CNBC Reporter Admits She Was Tricked By Jokesters Pretending To Be Fired Twitter Engineers

The Fake News media has been trolled yet again! Many laughs were had after a CNBC reporter went on TV to say that she did not properly verify a story after she fell for a prank by two men who pretended they were Twitter engineers recently axed by Elon Musk.

CNBC’s Deirdre Bosa addressed her mistake on air Monday.

“I’d like to address something that CNBC reported Friday. I tweeted that a team of data engineers were laid off at Twitter after speaking to two people outside of headquarters who claimed that they were,” she said.

‘They were not real employees and I didn’t do enough to confirm that they were,” Bosa added. “They got me, and that is on me. We, I regret the mistake.”

Bosa shared a video of her remarks on Twitter and deleted the post where she got pranked.

The CNC reporter previously had posted online “It’s happening Entire team of data engineers let go. These are two of them,” sharing a picture of two men calling themselves “Rahul Ligma” and “Daniel Johnson,” the surnames of which are both well-known parody names.

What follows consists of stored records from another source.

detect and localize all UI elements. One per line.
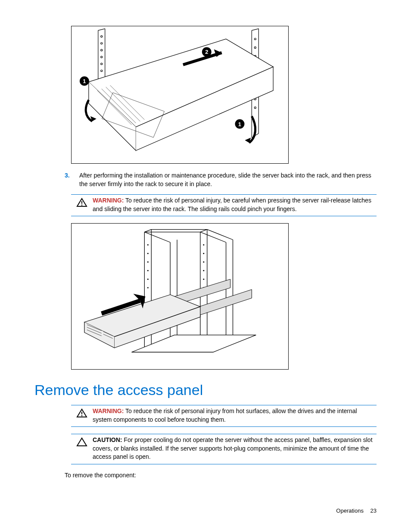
warning-triangle-bang-icon (76, 408, 87, 418)
caution-body: For proper cooling do not operate the se… (93, 436, 373, 460)
svg-point-0 (101, 36, 103, 37)
step-text: After performing the installation or mai… (79, 171, 377, 188)
illustration-server-front: 1 1 2 (72, 26, 288, 164)
svg-point-27 (147, 270, 149, 271)
caution-text: CAUTION: For proper cooling do not opera… (93, 436, 377, 461)
svg-point-29 (147, 287, 149, 289)
svg-point-34 (203, 279, 204, 280)
svg-text:2: 2 (205, 49, 208, 55)
svg-text:1: 1 (83, 78, 86, 84)
footer-page-number: 23 (371, 507, 377, 514)
figure-server-rail-release: 1 1 2 (71, 26, 289, 164)
svg-point-2 (101, 49, 103, 51)
warning-text: WARNING: To reduce the risk of personal … (93, 196, 377, 213)
svg-point-33 (203, 270, 204, 271)
heading-remove-access-panel: Remove the access panel (34, 380, 377, 401)
svg-point-14 (254, 107, 256, 109)
svg-point-25 (147, 253, 149, 254)
svg-point-26 (147, 261, 149, 263)
figure-server-slide-into-rack (71, 223, 289, 370)
footer-section-name: Operations (336, 507, 364, 514)
warning-block-rail-pinch: WARNING: To reduce the risk of personal … (71, 194, 377, 216)
caution-triangle-icon (76, 437, 87, 447)
alert-rule-bottom (71, 464, 377, 464)
warning-triangle-bang-icon (76, 197, 87, 208)
svg-point-28 (147, 279, 149, 280)
caution-label: CAUTION: (93, 436, 122, 443)
warning-label: WARNING: (93, 197, 124, 204)
warning-text: WARNING: To reduce the risk of personal … (93, 407, 377, 424)
svg-point-1 (101, 42, 103, 44)
step-number: 3. (65, 171, 79, 188)
svg-point-23 (81, 205, 83, 206)
svg-point-32 (203, 261, 204, 263)
svg-point-31 (203, 253, 204, 254)
page-footer: Operations 23 (336, 507, 377, 515)
warning-label: WARNING: (93, 408, 124, 414)
svg-point-3 (101, 56, 103, 58)
warning-body: To reduce the risk of personal injury fr… (93, 408, 357, 423)
illustration-rack-insert (72, 223, 288, 370)
remove-intro-text: To remove the component: (65, 471, 377, 480)
step-3: 3. After performing the installation or … (65, 171, 377, 188)
warning-body: To reduce the risk of personal injury, b… (93, 197, 371, 212)
svg-text:1: 1 (238, 121, 241, 128)
svg-point-6 (254, 38, 256, 40)
svg-point-7 (254, 47, 256, 48)
warning-block-hot-surfaces: WARNING: To reduce the risk of personal … (71, 405, 377, 427)
alert-rule-bottom (71, 216, 377, 216)
svg-point-5 (101, 70, 103, 72)
svg-point-24 (147, 244, 149, 246)
alert-rule-bottom (71, 426, 377, 427)
svg-point-4 (101, 63, 103, 65)
svg-point-37 (81, 415, 83, 417)
caution-block-cooling: CAUTION: For proper cooling do not opera… (71, 434, 377, 464)
svg-point-30 (203, 244, 204, 246)
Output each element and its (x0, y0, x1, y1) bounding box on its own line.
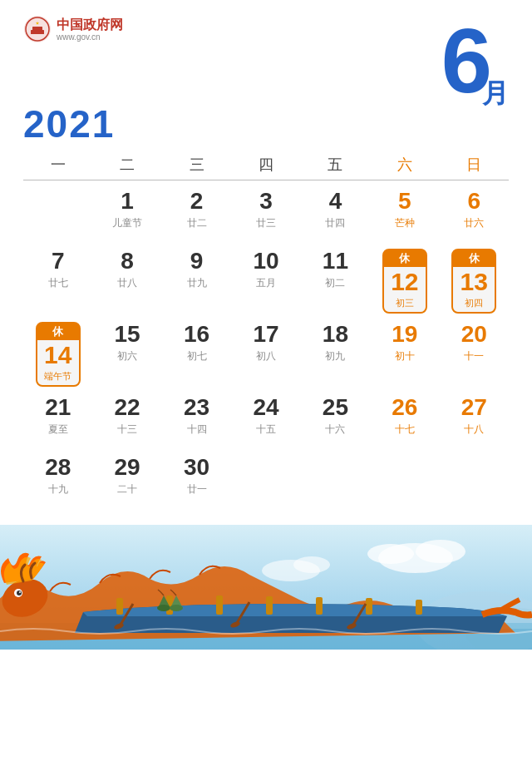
day-sub: 初六 (117, 349, 137, 363)
header-row: 中国政府网 www.gov.cn 6 月 (23, 15, 509, 106)
day-sub: 廿六 (464, 216, 484, 230)
day-cell: 17初八 (231, 319, 300, 388)
day-number: 18 (323, 322, 348, 348)
day-number: 6 (467, 189, 480, 215)
day-cell: 30廿一 (162, 452, 231, 508)
svg-rect-23 (316, 597, 323, 615)
day-cell (23, 185, 92, 242)
logo-url: www.gov.cn (57, 32, 123, 42)
day-cell: 15初六 (92, 319, 161, 388)
day-cell: 6廿六 (440, 185, 509, 242)
day-number: 10 (253, 249, 278, 274)
day-cell: 1儿童节 (92, 185, 161, 242)
day-cell: 20十一 (440, 319, 509, 388)
day-sub: 初三 (396, 297, 414, 309)
svg-rect-22 (266, 596, 273, 615)
day-number: 23 (184, 395, 209, 421)
day-cell (301, 452, 370, 508)
holiday-badge-wrapper: 休13初四 (451, 249, 496, 314)
day-sub: 十四 (187, 423, 207, 437)
day-sub: 十七 (395, 423, 415, 437)
svg-point-18 (19, 591, 21, 593)
day-sub: 廿九 (187, 276, 207, 290)
weekday-label: 四 (231, 155, 300, 175)
day-sub: 儿童节 (112, 216, 142, 230)
day-cell: 3廿三 (231, 185, 300, 242)
svg-rect-19 (116, 598, 123, 615)
day-sub: 芒种 (395, 216, 415, 230)
day-cell: 27十八 (440, 392, 509, 448)
day-number: 5 (398, 189, 411, 215)
svg-rect-24 (366, 598, 372, 615)
day-number: 24 (253, 395, 278, 421)
weekday-label: 一 (23, 155, 92, 175)
day-number: 30 (184, 455, 209, 481)
day-number: 13 (461, 268, 488, 295)
day-cell: 休13初四 (440, 245, 509, 315)
day-number: 26 (392, 395, 417, 421)
day-sub: 初七 (187, 349, 207, 363)
day-cell: 休14端午节 (23, 319, 92, 388)
day-cell (440, 452, 509, 508)
day-number: 28 (45, 455, 71, 481)
day-cell: 休12初三 (370, 245, 439, 315)
day-sub: 十六 (325, 423, 345, 437)
svg-point-10 (293, 556, 330, 573)
svg-point-7 (416, 540, 466, 563)
day-number: 2 (190, 189, 204, 215)
holiday-badge-wrapper: 休12初三 (382, 249, 427, 314)
day-sub: 初四 (465, 297, 483, 309)
day-cell: 16初七 (162, 319, 231, 388)
logo-emblem (23, 15, 52, 43)
day-number: 7 (52, 249, 65, 274)
day-cell: 26十七 (370, 392, 439, 448)
day-cell: 11初二 (301, 245, 370, 315)
day-cell: 2廿二 (162, 185, 231, 242)
weekday-label: 六 (370, 155, 439, 175)
day-cell (231, 452, 300, 508)
day-number: 14 (44, 341, 71, 368)
day-number: 17 (253, 322, 278, 348)
day-number: 8 (121, 249, 134, 274)
day-number: 1 (121, 189, 134, 215)
day-number: 3 (259, 189, 273, 215)
logo-title: 中国政府网 (57, 17, 123, 32)
day-sub: 夏至 (48, 423, 68, 437)
svg-rect-21 (216, 595, 223, 615)
day-number: 16 (184, 322, 209, 348)
svg-point-29 (170, 605, 183, 611)
day-cell: 29二十 (92, 452, 161, 508)
day-cell: 9廿九 (162, 245, 231, 315)
logo-area: 中国政府网 www.gov.cn (23, 15, 123, 43)
month-display: 6 月 (441, 15, 509, 106)
day-sub: 廿四 (325, 216, 345, 230)
day-sub: 五月 (256, 276, 276, 290)
day-sub: 十五 (256, 423, 276, 437)
day-number: 19 (392, 322, 417, 348)
day-sub: 廿二 (187, 216, 207, 230)
logo-text-area: 中国政府网 www.gov.cn (57, 17, 123, 42)
holiday-badge: 休 (37, 324, 79, 340)
weekday-row: 一二三四五六日 (23, 155, 509, 180)
year-display: 2021 (23, 101, 509, 146)
day-number: 15 (115, 322, 140, 348)
day-sub: 初九 (325, 349, 345, 363)
day-number: 9 (190, 249, 204, 274)
day-number: 21 (45, 395, 71, 421)
day-number: 25 (323, 395, 348, 421)
day-number: 12 (391, 268, 418, 295)
holiday-badge: 休 (453, 250, 495, 267)
calendar-section: 中国政府网 www.gov.cn 6 月 2021 一二三四五六日 1儿童节2廿… (0, 0, 532, 525)
day-sub: 初八 (256, 349, 276, 363)
day-sub: 廿一 (187, 482, 207, 497)
month-char: 月 (482, 80, 509, 106)
day-sub: 十九 (48, 482, 68, 497)
dragon-boat-scene (0, 525, 532, 650)
day-sub: 初二 (325, 276, 345, 290)
day-cell: 10五月 (231, 245, 300, 315)
svg-rect-3 (32, 27, 42, 31)
bottom-section (0, 525, 532, 650)
day-number: 20 (461, 322, 487, 348)
day-number: 22 (115, 395, 140, 421)
weekday-label: 五 (301, 155, 370, 175)
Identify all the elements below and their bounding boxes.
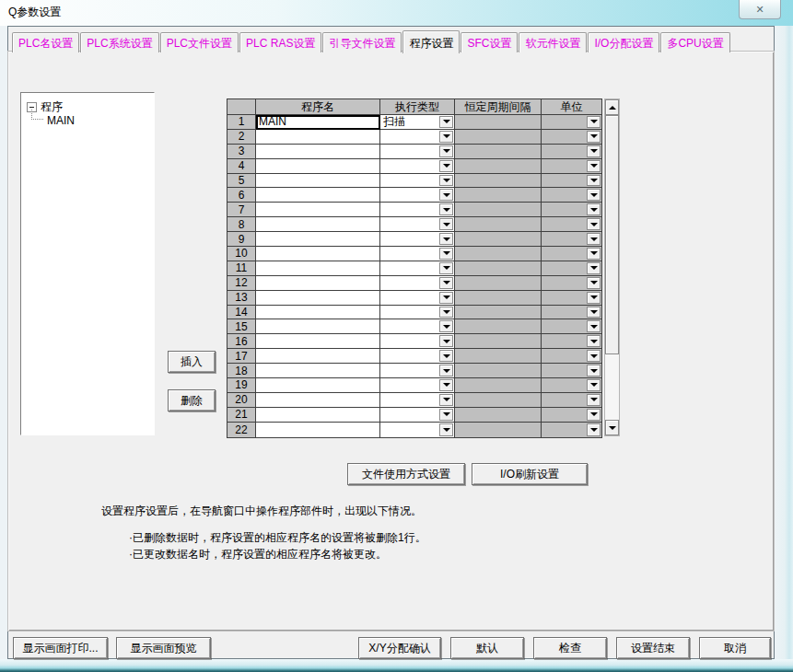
exec-type-cell[interactable] [380, 276, 455, 291]
program-name-cell[interactable] [256, 364, 380, 378]
row-number[interactable]: 13 [227, 291, 256, 306]
exec-type-dropdown[interactable] [439, 409, 453, 421]
program-name-cell[interactable] [256, 408, 380, 423]
program-name-cell[interactable] [256, 334, 380, 349]
exec-type-cell[interactable] [380, 145, 455, 159]
unit-cell[interactable] [542, 319, 601, 334]
unit-dropdown[interactable] [587, 131, 601, 143]
exec-type-cell[interactable] [380, 130, 455, 145]
program-name-cell[interactable] [256, 217, 380, 232]
program-name-cell[interactable] [256, 349, 380, 364]
titlebar[interactable]: Q参数设置 ✕ [0, 0, 793, 26]
unit-dropdown[interactable] [587, 160, 601, 172]
tab-item[interactable]: PLC RAS设置 [239, 32, 321, 52]
unit-cell[interactable] [542, 174, 601, 189]
exec-type-dropdown[interactable] [439, 394, 453, 406]
tab-item[interactable]: PLC文件设置 [160, 32, 239, 52]
scroll-down-button[interactable] [605, 420, 619, 435]
row-number[interactable]: 21 [227, 408, 256, 423]
tab-item[interactable]: PLC系统设置 [80, 32, 158, 52]
exec-type-dropdown[interactable] [439, 379, 453, 391]
row-number[interactable]: 11 [227, 261, 256, 276]
exec-type-dropdown[interactable] [439, 277, 453, 289]
row-number[interactable]: 2 [227, 130, 256, 145]
exec-type-dropdown[interactable] [439, 175, 453, 187]
program-name-cell[interactable] [256, 276, 380, 291]
unit-dropdown[interactable] [587, 379, 601, 391]
exec-type-dropdown[interactable] [439, 145, 453, 157]
unit-cell[interactable] [542, 217, 601, 232]
exec-type-cell[interactable] [380, 364, 455, 378]
unit-dropdown[interactable] [587, 350, 601, 362]
program-name-cell[interactable] [256, 174, 380, 189]
unit-dropdown[interactable] [587, 233, 601, 245]
unit-cell[interactable] [542, 349, 601, 364]
unit-dropdown[interactable] [587, 423, 601, 436]
exec-type-dropdown[interactable] [439, 320, 453, 332]
unit-cell[interactable] [542, 130, 601, 145]
program-name-cell[interactable] [256, 319, 380, 334]
program-name-cell[interactable] [256, 232, 380, 247]
unit-dropdown[interactable] [587, 175, 601, 187]
program-name-cell[interactable] [256, 393, 380, 408]
check-button[interactable]: 检查 [533, 637, 607, 659]
table-scrollbar[interactable] [604, 98, 620, 436]
row-number[interactable]: 19 [227, 378, 256, 393]
exec-type-cell[interactable] [380, 261, 455, 276]
screen-preview-button[interactable]: 显示画面预览 [116, 637, 211, 659]
exec-type-dropdown[interactable] [439, 160, 453, 172]
exec-type-cell[interactable] [380, 232, 455, 247]
unit-dropdown[interactable] [587, 203, 601, 215]
exec-type-cell[interactable] [380, 159, 455, 174]
program-tree[interactable]: 程序 MAIN [20, 92, 155, 435]
row-number[interactable]: 12 [227, 276, 256, 291]
program-name-cell[interactable] [256, 203, 380, 217]
unit-cell[interactable] [542, 334, 601, 349]
row-number[interactable]: 10 [227, 247, 256, 261]
exec-type-dropdown[interactable] [439, 131, 453, 143]
tab-item[interactable]: PLC名设置 [12, 32, 79, 52]
exec-type-cell[interactable] [380, 306, 455, 320]
program-name-cell[interactable] [256, 188, 380, 203]
unit-dropdown[interactable] [587, 248, 601, 260]
exec-type-dropdown[interactable] [439, 189, 453, 201]
cancel-button[interactable]: 取消 [699, 637, 771, 659]
exec-type-cell[interactable] [380, 423, 455, 437]
program-name-cell[interactable] [256, 378, 380, 393]
scroll-up-button[interactable] [605, 99, 619, 115]
close-button[interactable]: ✕ [739, 0, 781, 19]
exec-type-cell[interactable]: 扫描 [380, 115, 455, 130]
exec-type-cell[interactable] [380, 349, 455, 364]
row-number[interactable]: 6 [227, 188, 256, 203]
exec-type-dropdown[interactable] [439, 292, 453, 304]
exec-type-dropdown[interactable] [439, 233, 453, 245]
scrollbar-thumb[interactable] [605, 115, 619, 354]
program-name-cell[interactable] [256, 130, 380, 145]
unit-dropdown[interactable] [587, 189, 601, 201]
exec-type-dropdown[interactable] [439, 307, 453, 319]
unit-cell[interactable] [542, 408, 601, 423]
tab-item[interactable]: 多CPU设置 [660, 32, 729, 52]
exec-type-cell[interactable] [380, 319, 455, 334]
exec-type-dropdown[interactable] [439, 262, 453, 274]
tree-node-main[interactable]: MAIN [47, 114, 75, 127]
unit-cell[interactable] [542, 378, 601, 393]
row-number[interactable]: 1 [227, 115, 256, 130]
unit-cell[interactable] [542, 261, 601, 276]
unit-dropdown[interactable] [587, 365, 601, 377]
unit-cell[interactable] [542, 159, 601, 174]
row-number[interactable]: 4 [227, 159, 256, 174]
exec-type-cell[interactable] [380, 334, 455, 349]
unit-cell[interactable] [542, 115, 601, 130]
insert-button[interactable]: 插入 [168, 351, 216, 373]
exec-type-cell[interactable] [380, 291, 455, 306]
row-number[interactable]: 5 [227, 174, 256, 189]
unit-cell[interactable] [542, 203, 601, 217]
io-refresh-setting-button[interactable]: I/O刷新设置 [472, 463, 588, 485]
setting-finish-button[interactable]: 设置结束 [616, 637, 690, 659]
row-number[interactable]: 16 [227, 334, 256, 349]
unit-cell[interactable] [542, 247, 601, 261]
unit-dropdown[interactable] [587, 409, 601, 421]
row-number[interactable]: 15 [227, 319, 256, 334]
tab-item[interactable]: 程序设置 [402, 30, 460, 53]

The outlet’s embarrassing display resulted in numerous online jokes about the prank.
“Journalists – my name is Amanda Hugnkis, and today I was fired by Elon Musk himself at Twitter HQ. Willing to talk on the record. DMs are open,” read one viral joke on Twitter.

“My colleague Ben Dover has informed me he is also willing to talk,” she added in a second post.

Elon Musk also appeared to find the event humorous. The recent buyer of Twitter shared photos of the two pranksters in a tweet, commenting, “Ligma Johnson had it coming,” followed by an eggplant emoji as well as one of three water drops.

The new Twitter owner has made waves since his purchase last month, famously firing several top executives of the platform, including CEO Parag Agrawal, chief financial officer Ned Segal, chief legal officer Vijaya Gadde and general counsel Sam Edgett. Sources have also apparently said that Musk plans to launch an internal investigation into the company’s internal operations, according to ABC news.